Tuesday, December 4, 2012

Dom Pedro II e eu



Sempre fiquei um pouco envergonhada e nunca tive coragem de confessar que os livros, muitas vezes, me atraiam pela capa.

Era ver uma daquelas capas lindas, coloridas que eu corria pra eles. E depois, passar a mão nas páginas, sentir a qualidade do papel me dava outras informações. Como podem publicar Cervantes em papel de jornal? Não, ele não merece isto.

A próxima ação era sentir o cheiro do livro. Sempre fazia isto discretamente, tentando parecer míope demais para ter que ler tão de perto que meu nariz encostasse nas páginas.

Ah, como é bom o cheiro do papel novo. Papel branquinho tem um cheiro diferente do papel amarelado. Mas o livro usado também tem cheiro. Num sebo você consegue saber, até, quantas e quais pessoas se interessaram por aquele livro. Sim! As vezes, o cheiro da estante impregnado nas páginas nos diz que ele passou despercebido. Talvez, atitude inconsciente do dono do sebo que não tem coragem de vender aquele exemplar. As vezes você sabe que um senhor que adora charutos o andou folheando ou uma senhora que adora perfumes franceses.

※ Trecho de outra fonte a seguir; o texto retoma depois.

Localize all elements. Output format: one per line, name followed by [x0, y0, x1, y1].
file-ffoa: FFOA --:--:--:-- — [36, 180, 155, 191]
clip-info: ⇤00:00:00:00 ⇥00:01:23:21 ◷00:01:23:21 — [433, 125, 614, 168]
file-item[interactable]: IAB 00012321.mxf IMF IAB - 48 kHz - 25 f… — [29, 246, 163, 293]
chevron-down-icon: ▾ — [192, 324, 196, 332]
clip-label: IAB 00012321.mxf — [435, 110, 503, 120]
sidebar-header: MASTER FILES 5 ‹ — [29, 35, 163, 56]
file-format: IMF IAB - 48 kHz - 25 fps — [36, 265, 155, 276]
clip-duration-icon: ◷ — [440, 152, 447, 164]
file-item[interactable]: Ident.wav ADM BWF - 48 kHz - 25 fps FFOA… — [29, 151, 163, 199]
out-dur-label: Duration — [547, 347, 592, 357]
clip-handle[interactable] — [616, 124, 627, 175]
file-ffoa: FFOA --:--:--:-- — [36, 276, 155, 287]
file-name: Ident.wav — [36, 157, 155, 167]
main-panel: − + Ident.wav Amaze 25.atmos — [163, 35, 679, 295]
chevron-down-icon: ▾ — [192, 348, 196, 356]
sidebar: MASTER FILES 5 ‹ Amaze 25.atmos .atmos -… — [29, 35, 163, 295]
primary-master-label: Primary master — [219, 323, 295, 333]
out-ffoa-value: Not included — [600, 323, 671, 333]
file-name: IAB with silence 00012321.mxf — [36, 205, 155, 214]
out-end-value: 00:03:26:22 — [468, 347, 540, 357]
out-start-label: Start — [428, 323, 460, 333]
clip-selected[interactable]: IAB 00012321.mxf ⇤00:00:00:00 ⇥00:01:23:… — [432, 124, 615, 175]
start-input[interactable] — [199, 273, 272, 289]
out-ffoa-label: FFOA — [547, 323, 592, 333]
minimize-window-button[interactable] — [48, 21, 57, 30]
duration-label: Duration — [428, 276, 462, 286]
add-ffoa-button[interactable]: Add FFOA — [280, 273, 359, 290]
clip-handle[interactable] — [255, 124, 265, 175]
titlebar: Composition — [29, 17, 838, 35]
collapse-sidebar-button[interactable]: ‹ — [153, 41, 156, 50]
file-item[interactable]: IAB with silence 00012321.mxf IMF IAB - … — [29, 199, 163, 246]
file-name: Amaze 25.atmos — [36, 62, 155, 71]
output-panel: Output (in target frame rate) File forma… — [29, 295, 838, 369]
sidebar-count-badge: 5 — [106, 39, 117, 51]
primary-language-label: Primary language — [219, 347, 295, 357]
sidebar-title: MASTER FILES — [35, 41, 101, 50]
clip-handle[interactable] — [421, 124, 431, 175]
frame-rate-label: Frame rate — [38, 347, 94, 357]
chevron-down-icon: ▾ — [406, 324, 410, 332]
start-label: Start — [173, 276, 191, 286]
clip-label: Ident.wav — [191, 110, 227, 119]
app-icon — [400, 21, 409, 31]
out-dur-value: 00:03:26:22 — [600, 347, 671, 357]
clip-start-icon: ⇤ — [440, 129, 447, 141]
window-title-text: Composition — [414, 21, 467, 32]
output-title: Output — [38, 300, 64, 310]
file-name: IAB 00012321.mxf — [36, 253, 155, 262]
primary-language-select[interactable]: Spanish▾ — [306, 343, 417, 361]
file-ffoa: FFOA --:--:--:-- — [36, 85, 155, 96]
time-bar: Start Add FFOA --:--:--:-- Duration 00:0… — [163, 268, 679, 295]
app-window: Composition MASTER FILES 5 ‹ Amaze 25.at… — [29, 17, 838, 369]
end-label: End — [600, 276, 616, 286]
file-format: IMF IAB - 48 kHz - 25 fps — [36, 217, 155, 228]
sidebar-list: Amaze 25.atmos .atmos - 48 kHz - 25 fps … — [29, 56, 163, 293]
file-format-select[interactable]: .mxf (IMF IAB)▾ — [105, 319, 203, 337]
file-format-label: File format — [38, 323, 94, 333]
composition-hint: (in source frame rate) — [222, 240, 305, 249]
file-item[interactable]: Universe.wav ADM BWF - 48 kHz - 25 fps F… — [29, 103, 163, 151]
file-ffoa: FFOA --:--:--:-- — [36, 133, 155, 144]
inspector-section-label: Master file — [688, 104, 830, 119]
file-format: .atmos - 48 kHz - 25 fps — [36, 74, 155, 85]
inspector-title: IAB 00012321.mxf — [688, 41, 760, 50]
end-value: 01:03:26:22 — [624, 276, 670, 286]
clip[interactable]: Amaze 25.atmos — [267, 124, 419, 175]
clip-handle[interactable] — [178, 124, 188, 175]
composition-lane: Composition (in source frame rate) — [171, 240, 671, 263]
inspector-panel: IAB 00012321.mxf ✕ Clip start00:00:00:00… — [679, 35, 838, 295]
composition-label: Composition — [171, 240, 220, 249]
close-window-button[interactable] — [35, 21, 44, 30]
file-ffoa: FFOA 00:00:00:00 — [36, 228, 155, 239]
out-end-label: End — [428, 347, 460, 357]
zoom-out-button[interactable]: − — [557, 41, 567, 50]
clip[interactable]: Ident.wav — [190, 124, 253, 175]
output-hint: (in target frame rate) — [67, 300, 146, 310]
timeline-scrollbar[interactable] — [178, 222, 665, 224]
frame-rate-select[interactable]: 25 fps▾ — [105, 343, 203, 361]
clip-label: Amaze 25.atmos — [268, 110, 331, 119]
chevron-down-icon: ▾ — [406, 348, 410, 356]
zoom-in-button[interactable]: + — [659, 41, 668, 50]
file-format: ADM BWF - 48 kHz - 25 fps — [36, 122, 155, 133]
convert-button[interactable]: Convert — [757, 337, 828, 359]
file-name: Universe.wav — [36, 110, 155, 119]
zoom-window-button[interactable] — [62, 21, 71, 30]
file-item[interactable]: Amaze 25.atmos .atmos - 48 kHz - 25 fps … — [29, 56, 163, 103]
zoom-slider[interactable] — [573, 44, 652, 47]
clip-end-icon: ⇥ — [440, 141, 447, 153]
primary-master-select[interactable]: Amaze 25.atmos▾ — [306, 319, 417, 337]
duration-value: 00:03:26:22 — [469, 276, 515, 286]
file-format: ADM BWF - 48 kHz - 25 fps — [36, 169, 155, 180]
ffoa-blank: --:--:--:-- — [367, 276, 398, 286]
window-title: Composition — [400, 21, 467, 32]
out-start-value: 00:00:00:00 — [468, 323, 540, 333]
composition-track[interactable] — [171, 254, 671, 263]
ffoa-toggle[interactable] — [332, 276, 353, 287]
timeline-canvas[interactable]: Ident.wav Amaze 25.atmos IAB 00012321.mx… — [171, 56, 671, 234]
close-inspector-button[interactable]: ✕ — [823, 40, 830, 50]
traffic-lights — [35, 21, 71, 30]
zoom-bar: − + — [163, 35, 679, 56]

E o barulhinho bom que ele faz quando você folheia várias páginas juntas, tentando encontrar aquela parte que você adorou e quer ler pro seu melhor amigo que também adora literatura (sim, era com você colega).

Tem coisa melhor que passar a mão num livro? Sentir o belo trabalho de encadernação que fizeram no seu exemplar do Monteiro Lobato que você ganhou da sua bisavó. Sentir as novas modernas texturas que até brilham de longe ou parecem que estão saltando em sua direção.

E até o prazer gustativo. Sim, mas eu tinha vergonha deste também. Vão me internar se eu disser que adoro virar as folhas com o dedo ligeiramente úmido para sentir o sabor do livro.

Lógico que eu teria morrido se estivesse tentando ler algum livro proibido alguns séculos atrás. Mas o prazer degustativo também é metafórico, claro. Tem livros que a gente quer devorar em horas e não tem coragem de largá-lo nem pra atender o telefone. "Quem é o infeliz que quer falar comigo numa hora dessas?"

Mas aí, lendo eu um livro bem básico que "cabulei" na faculdade (Raízes do Brasil, veja página 163) descubro uma passagem que fala sobre Dom Pedro II:

"O imperador (...) dizia gostar dos livros com satisfação dos cinco sentidos, isto é:
visual, pela impressão exterior ou aspecto do livro;
tátil, ao manusear-lhe a maciez ou aspereza das páginas;
auditivo, pelo brando crepitar ao folheá-lo;
olfativo, pelo cheiro pronunciado de seu papel impresso ou fino couro da encadernação;
gustativo, isto é, o sabor intelectual do livro, ou mesmo físico, ao umedecer-lhe ligeiramente as pontas das folhas para virá-las"

Que alívio! Depois de 33 anos eu assumo as minhas loucuras, pois se algum Alienista tentar me internar vai ter que levar um monte de outras pessoas juntas (inclusive a tumba de Dom Pedro II).

Pelo menos eu não sou uma bibliotecária parecida com Richard de Bury que, em seu Philobiblon, mui interessante tratado sobre o amor aos livros, redigiu um regulamento durissímo sobre empréstimo. Ok, amar é uma coisa, devotar é outra.